> **WHAT YOU HAVE TO DO**:
Using the entries that follow, please report how many lines contain the word "Bookmarks", with no other words.

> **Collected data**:
====

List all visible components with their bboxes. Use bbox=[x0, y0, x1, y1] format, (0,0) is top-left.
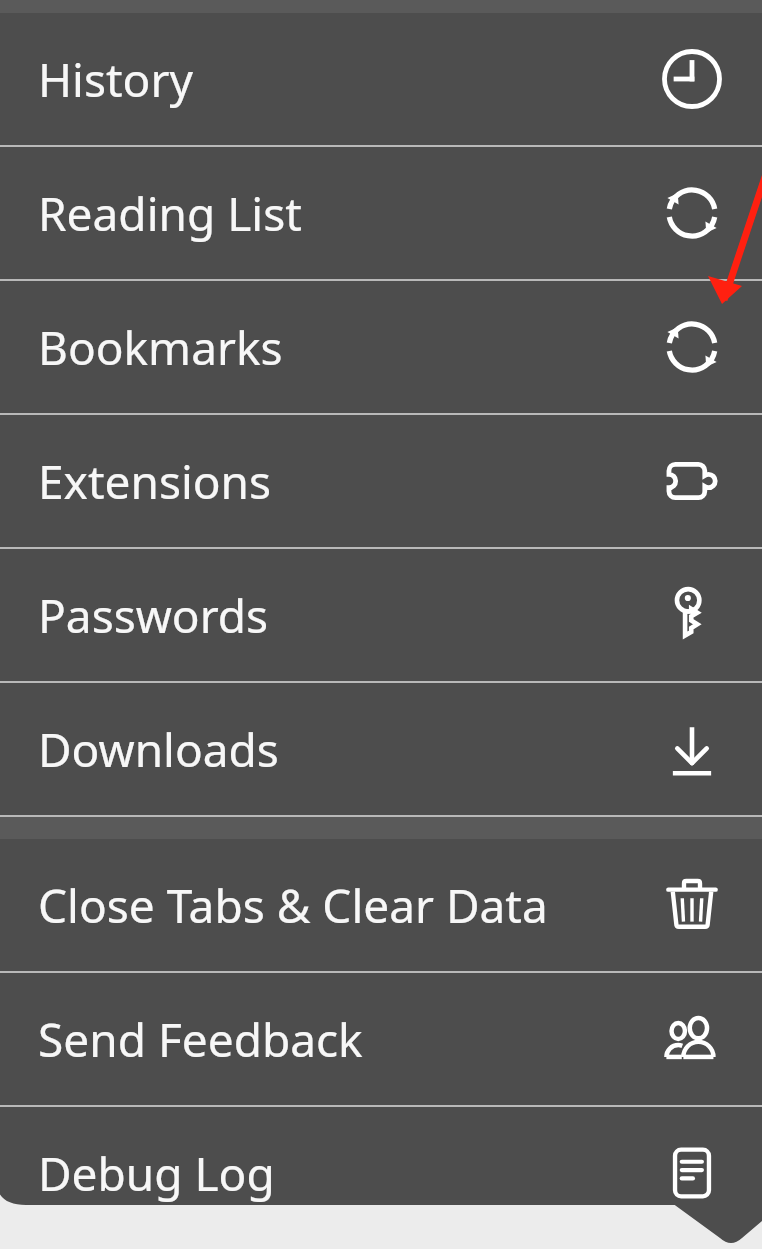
button[interactable]: Close Tabs & Clear Data bbox=[0, 839, 762, 971]
staticText: Downloads bbox=[38, 718, 622, 781]
staticText: Debug Log bbox=[38, 1142, 622, 1205]
button[interactable]: Debug Log bbox=[0, 1107, 762, 1239]
button[interactable]: History bbox=[0, 13, 762, 145]
staticText: Passwords bbox=[38, 584, 622, 647]
staticText: Reading List bbox=[38, 182, 622, 245]
button[interactable]: Reading List bbox=[0, 147, 762, 279]
other: Browser overflow menu bbox=[0, 0, 762, 1249]
button[interactable]: Extensions bbox=[0, 415, 762, 547]
button[interactable]: Passwords bbox=[0, 549, 762, 681]
button[interactable]: Bookmarks bbox=[0, 281, 762, 413]
staticText: Extensions bbox=[38, 450, 622, 513]
staticText: History bbox=[38, 48, 622, 111]
button[interactable]: Downloads bbox=[0, 683, 762, 815]
staticText: Send Feedback bbox=[38, 1008, 622, 1071]
button[interactable]: Send Feedback bbox=[0, 973, 762, 1105]
staticText: Close Tabs & Clear Data bbox=[38, 874, 622, 937]
staticText: Bookmarks bbox=[38, 316, 622, 379]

====

> **RESULT FOR THIS TASK**:
2